I remember watching my very first gay parade back in Boston
in 1984. I was working at Mrs. Field’s Cookies on Charles Street and had no idea
that such an event existed. Suddenly, there they were -hundreds of men and
women marching past the store and exploding en masse through its doors buying
every sweet concoction on the shelves. I was often times the only one in the
tiny cookie palace on the weekends and this day was no exception. Taken completely off guard, I feverishly
tried to make as many sugary sweets as was possible while being strangely
excited by all these boys who were suddenly in front of me. Yes, because back
then, believe it or not, I was firmly in the closet.
And among the crowd was the handsome man who always came
into the store for a double chocolate chip brownie.
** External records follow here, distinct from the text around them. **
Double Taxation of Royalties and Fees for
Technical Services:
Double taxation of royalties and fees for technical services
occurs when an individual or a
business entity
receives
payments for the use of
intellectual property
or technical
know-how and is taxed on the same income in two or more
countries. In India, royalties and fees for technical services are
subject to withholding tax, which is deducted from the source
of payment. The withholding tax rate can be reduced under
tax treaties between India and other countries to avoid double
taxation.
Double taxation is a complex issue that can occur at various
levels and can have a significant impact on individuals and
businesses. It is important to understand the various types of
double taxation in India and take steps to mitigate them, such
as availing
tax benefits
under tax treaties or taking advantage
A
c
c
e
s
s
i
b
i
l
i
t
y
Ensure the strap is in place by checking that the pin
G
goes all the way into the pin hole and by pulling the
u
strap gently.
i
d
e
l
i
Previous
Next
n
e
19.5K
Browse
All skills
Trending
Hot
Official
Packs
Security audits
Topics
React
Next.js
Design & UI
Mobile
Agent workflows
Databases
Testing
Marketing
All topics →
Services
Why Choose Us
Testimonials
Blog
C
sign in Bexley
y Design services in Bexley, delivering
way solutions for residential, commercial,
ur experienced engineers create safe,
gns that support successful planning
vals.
I never got his name, but I
can still remember his face and how he had the most delicious looking lips I
have ever seen. I always gave him a free milk or soda and never charged the
full weighted price of the brownie. I didn’t
realize then why I was so attracted, or rather, I should say I didn’t want to
give voice to what I knew was the truth.
The parade passed me by that year as I looked out from behind
the counter, and I looked forward to when I would see my favorite customer
again. As the years went by, I had many opportunities to join in other
celebrations – romantic and parades alike. And as I’ve gotten older, my participation
has faded and I escape to quieter destinations. There’s something soothing
about being in Provincetown or Palm Springs when it seems all the gay world has
congregated in the major cities. It doesn’t mean that I’m not proud – as some
may question. I like to think that it
is just a reflection of the person I have become.
What kind of person is that you ask? Okay, maybe you aren’t
asking that, but for the sake of argument, let’s pretend you are. Thirty years after my first pride experience,
I’m still a work in progress, one who took the gay scene for a great spin when
I came tumbling out of the closet and is
still as proud to be whom I am today as I was back then.
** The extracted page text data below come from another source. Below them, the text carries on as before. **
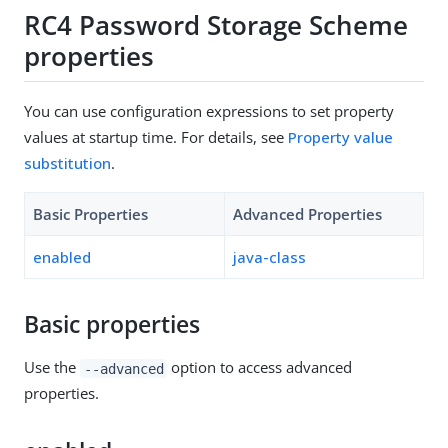
RC4 Password Storage Scheme
properties
You can use configuration expressions to set property
values at startup time. For details, see
Property value
substitution
.
Basic Properties
Advanced Properties
enabled
java-class
Basic properties
Use the
option to access advanced
--advanced
properties.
The one thing that hasn’t changed, though is my desire to
meet that someone who makes me feel the way I did when the boy with the luscious
lips came into the store. It is that thrill of seeing someone in person,
finding that one spark – that uncertain something that makes your pulse beat
faster and causes you to feel flustered that no matter what anyone tells me
cannot be duplicated through a computer screen. It’s an emotion I’ve felt a few
times since, but, not one that’s been of any recent memory. Every time I come
to the desert or board a plane or go someplace new, I wonder if this will be
the moment it happens. Who will take the seat next to me on this cross country
flight? Who will be eating next to me at the bar of my favorite restaurant?
What could that moment bring? And when it doesn’t happen, I still never lose
the sense of hopefulness that it could happen the next time. For as bitter as I
may seem or how I portray myself, there is still that young boy who is watching
his very first gay pride parade, staring at the object of his affection and
reveling in the celebration that will follow.